Plantar fasciitis occurs gradually. Symptoms frequently include pain at the heel (in front, toward the toes) that is usually worse in the morning when one first stands and steps after waking. Prolonged standing and walking can increase pain, as well. By the end of the day, the pain may be replaced by a dull aching that improves with rest.
Repeated overuse and overtraining over a period of time is the most likely cause of plantar fasciitis. The condition is not trauma-related.
Plantar fasciitis is commonly thought to be caused by a bone spur on the heel, but research does not support this. X-rays frequently show heel spurs in people who don’t have plantar fasciitis.
Plantar fasciitis is generally more common in women and people who are obese. Risk factors include foot arch problems (both flat foot and high arches), sudden weight gain, running and a tight Achilles tendon (the tendon connecting the calf muscles to the heel).
A thorough physical examination by a sports-medicine doctor, orthopaedist podiatrist or qualified physiatrist is needed to reveal a specific diagnosis of plantar fasciitis.

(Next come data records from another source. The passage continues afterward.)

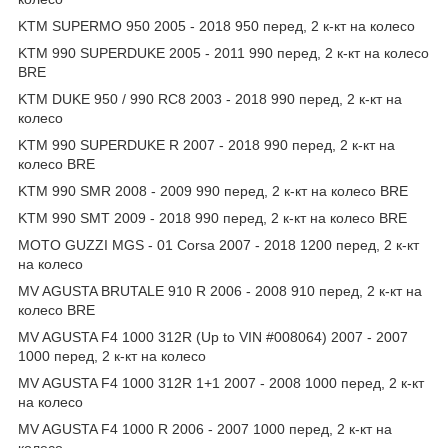
KTM SUPERMO 950 2005 - 2018 950 перед, 2 к-кт на колесо
KTM 990 SUPERDUKE 2005 - 2011 990 перед, 2 к-кт на колесо
BRE
KTM DUKE 950 / 990 RC8 2003 - 2018 990 перед, 2 к-кт на
колесо
KTM 990 SUPERDUKE R 2007 - 2018 990 перед, 2 к-кт на
колесо BRE
KTM 990 SMR 2008 - 2009 990 перед, 2 к-кт на колесо BRE
KTM 990 SMT 2009 - 2018 990 перед, 2 к-кт на колесо BRE
MOTO GUZZI MGS - 01 Corsa 2007 - 2018 1200 перед, 2 к-кт
на колесо
MV AGUSTA BRUTALE 910 R 2006 - 2008 910 перед, 2 к-кт на
колесо BRE
MV AGUSTA F4 1000 312R (Up to VIN #008064) 2007 - 2007
1000 перед, 2 к-кт на колесо
MV AGUSTA F4 1000 312R 1+1 2007 - 2008 1000 перед, 2 к-кт
на колесо
MV AGUSTA F4 1000 R 2006 - 2007 1000 перед, 2 к-кт на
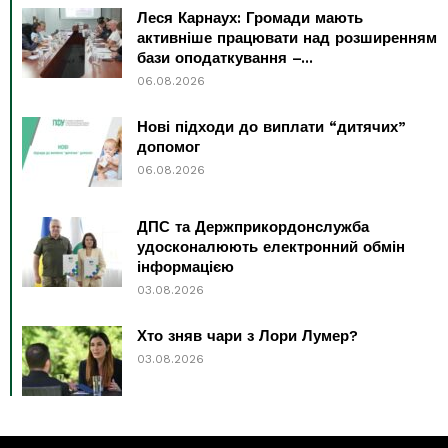
Леся Карнаух: Громади мають
активніше працювати над розширенням
бази оподаткування –...
06.08.2026
Нові підходи до виплати “дитячих”
допомог
06.08.2026
ДПС та Держприкордонслужба
удосконалюють електронний обмін
інформацією
03.08.2026
Хто зняв чари з Лори Лумер?
03.08.2026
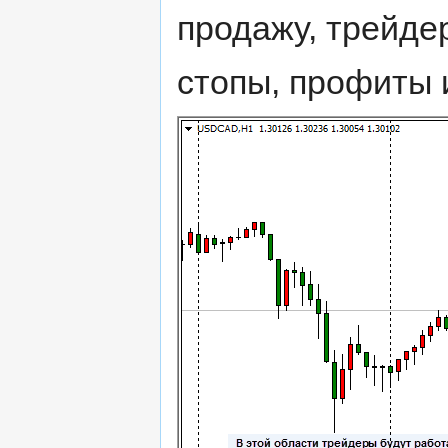
продажу, трейде
стопы, профиты 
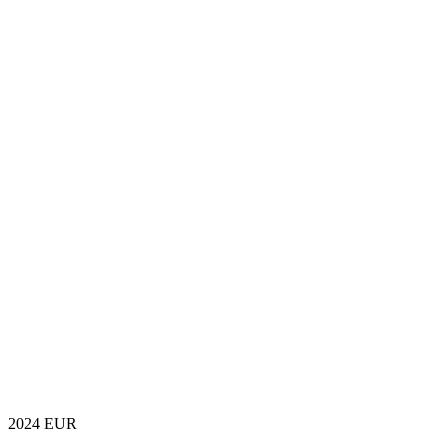
2024
EUR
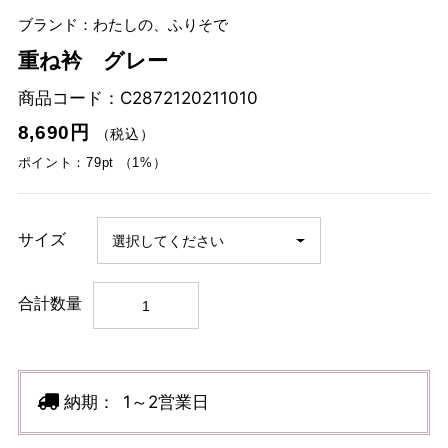
ブランド：わたしの、ふりそで
重ね衿 グレー
商品コード：
C2872120211010
8,690円
（税込）
ポイント：79pt （1%）
サイズ
合計数量
納期：
1～2営業日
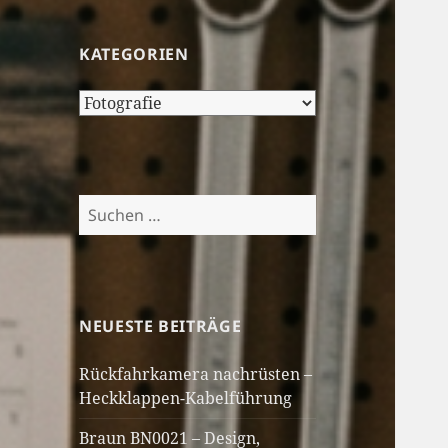
KATEGORIEN
Kategorien
Suchen
nach:
NEUESTE BEITRÄGE
Rückfahrkamera nachrüsten –
Heckklappen-Kabelführung
Braun BN0021 – Design,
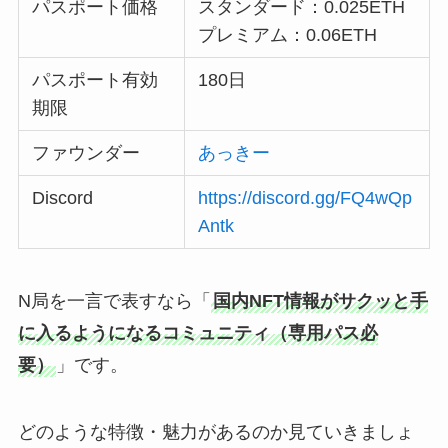
パスポート価格
スタンダード：0.025ETH
プレミアム：0.06ETH
パスポート有効
180日
期限
ファウンダー
あっきー
Discord
https://discord.gg/FQ4wQp
Antk
N局を一言で表すなら「
国内NFT情報がサクッと手
に入るようになるコミュニティ（専用パス必
要）
」です。
どのような特徴・魅力があるのか見ていきましょ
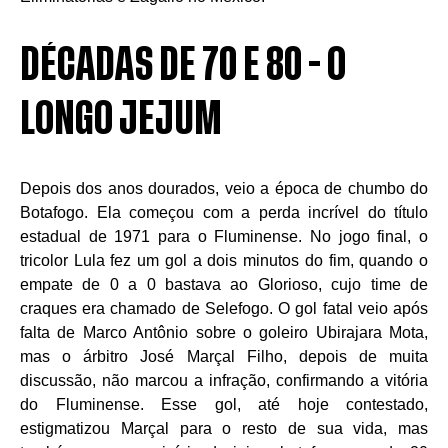
DÉCADAS DE 70 E 80 - O
LONGO JEJUM
Depois dos anos dourados, veio a época de chumbo do
Botafogo. Ela começou com a perda incrível do título
estadual de 1971 para o Fluminense. No jogo final, o
tricolor Lula fez um gol a dois minutos do fim, quando o
empate de 0 a 0 bastava ao Glorioso, cujo time de
craques era chamado de Selefogo. O gol fatal veio após
falta de Marco Antônio sobre o goleiro Ubirajara Mota,
mas o árbitro José Marçal Filho, depois de muita
discussão, não marcou a infração, confirmando a vitória
do Fluminense. Esse gol, até hoje contestado,
estigmatizou Marçal para o resto de sua vida, mas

Frequent findings include tenderness at the front of the heel. Some patients have mild swelling and visible redness.
Diagnostic tests may include X-rays of the affected foot, but may not be necessary if the patient’s history and physical exam clearly indicate the presence of plantar fasciitis. An X-ray with the patient bearing weight on the foot may be performed prior to a steroidal injection, for people needing such treatment.
If not treated, plantar fasciitis can cause chronic heel pain. Patients may have to make significant changes in activity. The condition may also cause the person to change his gait or limp to minimize discomfort. Unfortunately, such alterations may worsen symptoms of plantar fasciitis or trigger other alignment-related discomfort in the back, hip, knee or foot.
Self-treatment for plantar fasciitis includes rest, ice, compression, elevation (the RICE regimen) to control inflammation and pain. Oral medications such as acetaminophen, ibuprofen or naproxen may relieve or reduce pain.